The researchers found that, generally, 15 percent of the crowdsourced suggestions in their sample were given consideration. But then they drilled down and analyzed each suggestion’s content and several other aspects of the feedback that helped determine how familiar or unfamiliar it was: whether the organization heard from the external contributor before, whether it has heard from that “type” of contributor before – in most cases, type referred to profession – and whether suggestions were similar to others in characteristics such as word count and choice.

That last area of assessment was part of a more sophisticated text-analysis technique that won Piezunka a Sloan Foundation grant in computational social science.

The researchers referred to the process of disregarding certain ideas as “narrowing,” and to the degree of an idea’s unfamiliarity as its “distance.” They also equate the soliciting of suggestions by organizations as a “search.”

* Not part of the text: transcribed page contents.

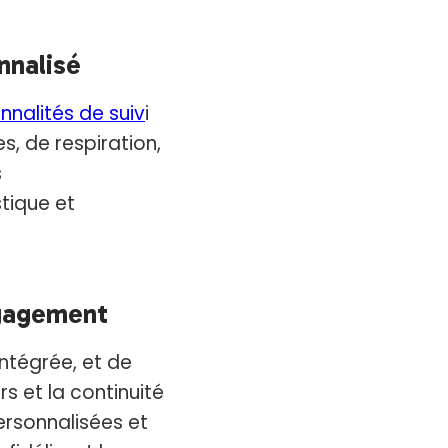
nnalisé
nnalités de suiv
i
, de respiration,
s
tique et
ngagement
ntégrée, et de
s et la continuité
ersonnalisées et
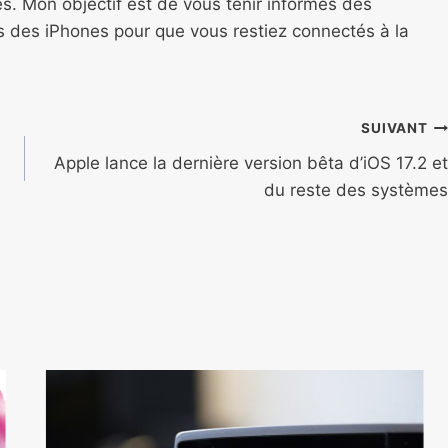
s. Mon objectif est de vous tenir informés des
ns des iPhones pour que vous restiez connectés à la
SUIVANT
Apple lance la dernière version bêta d’iOS 17.2 et
du reste des systèmes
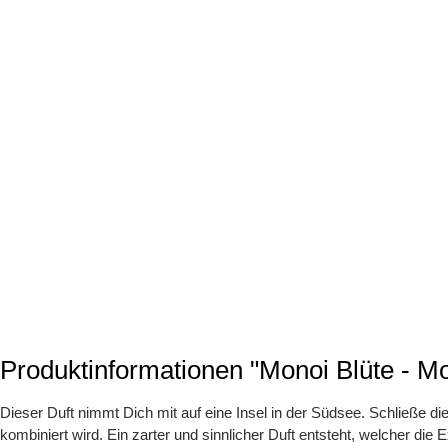
Produktinformationen "Monoi Blüte - Mo
Dieser Duft nimmt Dich mit auf eine Insel in der Südsee. Schließe di
kombiniert wird. Ein zarter und sinnlicher Duft entsteht, welcher d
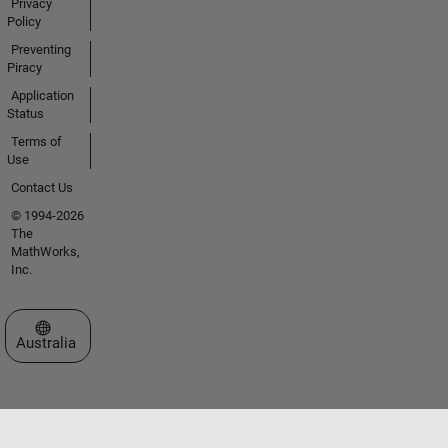
Privacy
Policy
Preventing
Piracy
Application
Status
Terms of
Use
Contact Us
© 1994-2026
The
MathWorks,
Inc.
Select a Web Site
Australia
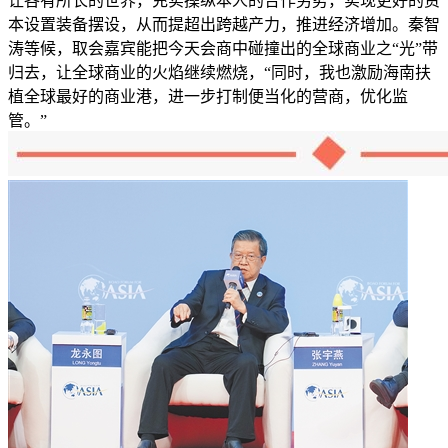
让各有所长的世界，充实操纵本人的合作劣势，实现更好的资
本设置装备摆设，从而提超出跨越产力，推进经济增加。秦智
涛等候，取会嘉宾能把今天会商中碰撞出的全球商业之“光”带
归去，让全球商业的火焰继续燃烧，“同时，我也激励海南扶
植全球最好的商业港，进一步打制便当化的营商，优化监
管。”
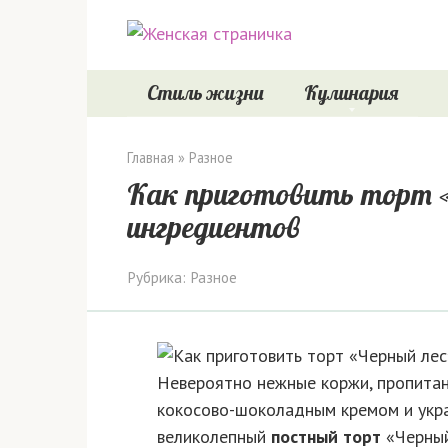
Перейти
к
контенту
Стиль жизни
Кулинария
Главная
»
Разное
Как приготовить торт 
ингредиентов
Рубрика:
Разное
Невероятно нежные коржи, пропита
кокосово-шоколадным кремом и укр
великолепный
постный торт
«Черный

“Look at it as a public brainstorming,” said Piezunka, now an assistant professor at the graduate business school INSEAD in France. “This is how organizations innovate today. You no longer have the lonely inventor-genius who comes up with all the great ideas, and so you actually have to reach out and engage crowds of people.”

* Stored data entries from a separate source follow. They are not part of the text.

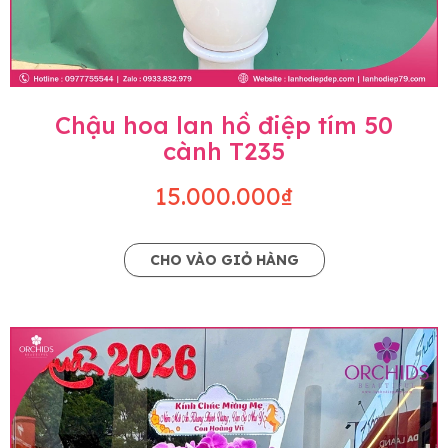
Chậu hoa lan hồ điệp tím 50
cành T235
15.000.000₫
CHO VÀO GIỎ HÀNG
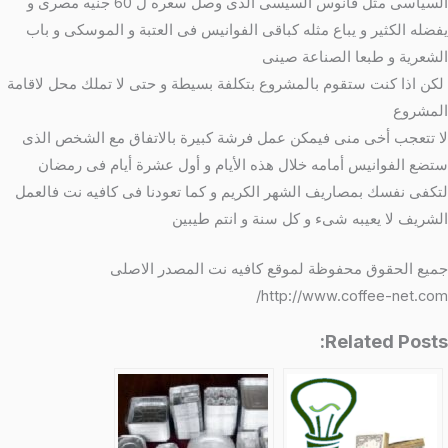
السياسى مثل فانوس السيسى الذى وصل سعره ل 60 جنيه مصرى و
يفضله الكثير و يباع مثله كباقى الفوانيس فى العتبة و الموسكى و باب
الشعرية و طبعا الصناعة صينى
لكن اذا كنت ستقوم بالمشروع بتكلفة بسيطة و حتى لا تملك محل لاقامة
المشروع
لا تتعجب أخى منى فيمكن عمل فرشة كبيرة بالاتفاق مع الشخص الذى
ستضع الفوانيس أمامه خلال هذه الأيام و أول عشرة أيام فى رمضان
لتكفى نفسك بمصاريف الشهر الكريم و كما تعودنا فى كافيه نت فالعمل
الشريف لا يعيبه شىء و كل سنة و انتم طيبين
جميع الحقوق محفوظة لموقع كافيه نت المصدر الاصلى
http://www.coffee-net.com/
Related Posts:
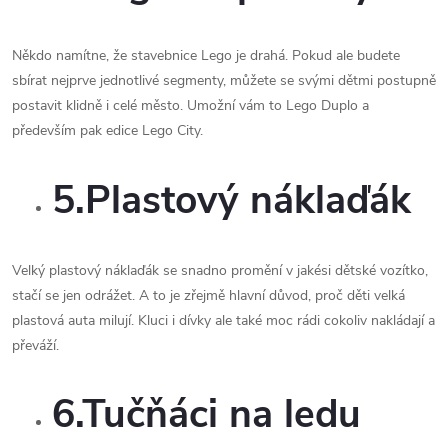
Někdo namítne, že stavebnice Lego je drahá. Pokud ale budete
sbírat nejprve jednotlivé segmenty, můžete se svými dětmi postupně
postavit klidně i celé město. Umožní vám to Lego Duplo a
především pak edice Lego City.
5.Plastový náklaďák
Velký plastový náklaďák se snadno promění v jakési dětské vozítko,
stačí se jen odrážet. A to je zřejmě hlavní důvod, proč děti velká
plastová auta milují. Kluci i dívky ale také moc rádi cokoliv nakládají a
převáží.
6.Tučňáci na ledu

For proprietary reasons, the researchers did not name the businesses or organizations in their study. But as an example, they pointed to BP’s open call for suggestions on oil spill-cleanup ideas after the Deepwater Horizon disaster. The 120,000 that came in represented one of the largest pools of external suggestions ever documented and included some ideas that were quite foreign for a petroleum company – such as using genetically modified bacteria to breakdown the spilled oil.

Instead, some of the most widely known measures that BP took were ones that were closely aligned to the type of work it already does: using mechanical equipment to sift out residual oil from sand, or hiring contractors to skim oil off the water’s surface. And while ascertaining the sincerity of BP’s wide call for suggestions was irrelevant to Piezunka’s study, he seemed certain that the crowdsourcing campaigns of the organizations he examined were not just marketing gimmicks.

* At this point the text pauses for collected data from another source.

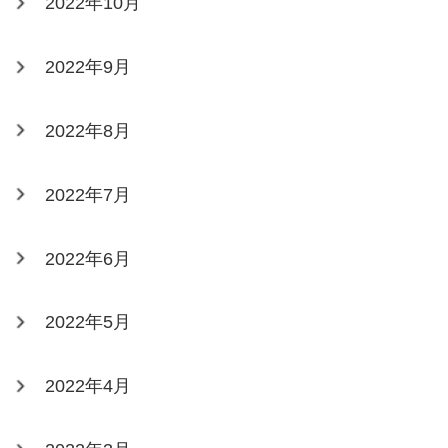
2022年10月
2022年9月
2022年8月
2022年7月
2022年6月
2022年5月
2022年4月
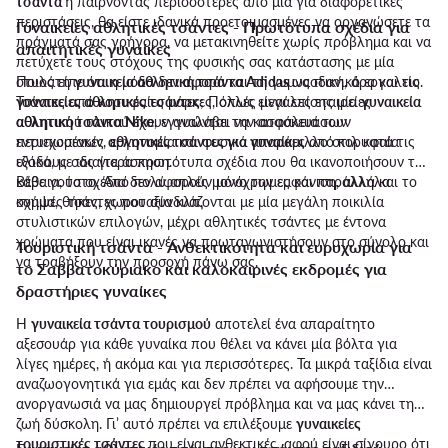
τσάντα
ή παίρνοντας περισσότερες από μία για διαφορετικές
περιστάσεις, θα είστε ιδανικά προετοιμασμένες να οργανώσετε τα
Γυναικείες αθλητικές τσάντες - Πρωτότυπα σχέδια για
πράγματά σας γρήγορα, να μετακινηθείτε χωρίς πρόβλημα και να
απαιτητικές γυναίκες
πετύχετε τους στόχους της φυσικής σας κατάστασης με μία
στυλάτη
Ποιος είπε ότι η μόδα δεν αφορά και τη γυμναστική, άρα και τις
γυναικεία αθλητική τσάντα Adidas
ως ιδανικό εργαλείο.
Τσάντες από κορυφαίες μάρκες, όπως είναι επίσης μία
γυναικείες αθλητικές τσάντες
; Πολλές μεγάλες εταιρείες
γυναικεία
αθλητική τσάντα Nike
αθλητικού υλικού έχουν αναλάβει να κατασκευάσουν
, εγγυώνται την ασφάλεια των
περιεχομένων, εργονομία και φυσικά απαράμιλλο στιλ κατά τις
εντυπωσιακές
αθλητικές τσάντες για γυναίκες
από κορυφαία
εξόδους σας για άσκηση.
υλικά, με ιδιαίτερα πρωτότυπα σχέδια που θα ικανοποιήσουν το
κάθε γούστο. Από πολύ απλές μονόχρωμες και παράλληλα
Βέβαια, τα σχέδια δεν αφορούν μόνο την εμφάνιση, αλλά και το
κομψές τσάντες που συνδυάζονται με μία μεγάλη ποικιλία
σχήμα, θήκες, χωροταξία κλπ.
στυλιστικών επιλογών, μέχρι αθλητικές τσάντες με έντονα
χρώματα που είναι ικανές να πρωταγωνιστήσουν στο σύνολο και
Τουριστική τσάντα - Ανθεκτικότητα και ευρυχωρία για
να τραβήξουν την προσοχή πάνω σας.
το Σαββατοκύριακο και καλοκαιρινές εκδρομές για
δραστήριες γυναίκες
Η
γυναικεία τσάντα τουρισμού
αποτελεί ένα απαραίτητο
αξεσουάρ για κάθε γυναίκα που θέλει να κάνει μία βόλτα για
λίγες ημέρες, ή ακόμα και για περισσότερες. Τα μικρά ταξίδια είναι
αναζωογονητικά για εμάς και δεν πρέπει να αφήσουμε την…
ανοργανωσιά να μας δημιουργεί πρόβλημα και να μας κάνει τη
ζωή δύσκολη. Γι’ αυτό πρέπει να επιλέξουμε
γυναικείες
τουριστικές τσάντες
που είναι ανθεκτικές, αφού είναι σίγουρο ότι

“There’s nothing cynical about it,” Piezunka said. “My impression was that these organizations really felt like they wanted to broaden themselves and get new ideas. But then they actually get trapped.”

That a deluge of ideas reduces the chances of any single suggestion getting noticed by an organization may seem like an obvious fact: We can only pay attention to so much. But Piezunka said the takeaway for businesses is to, first, be aware that you need the capability to look through all the suggestions for the rare gems, before embarking on a broad idea search.

Second, if an organization doubts it will have the capacity to comb through all the suggestions, Piezunka said it could decide at the outset to limit its campaign by, for instance, only brainstorming with select individuals.

“Sometimes, there’s a tendency to rush into these new models of innovation. But these processes require careful management,” he said. “In these crowdsourcing models, there can be an enormous gap between the potential and what organizations actually get out of it.”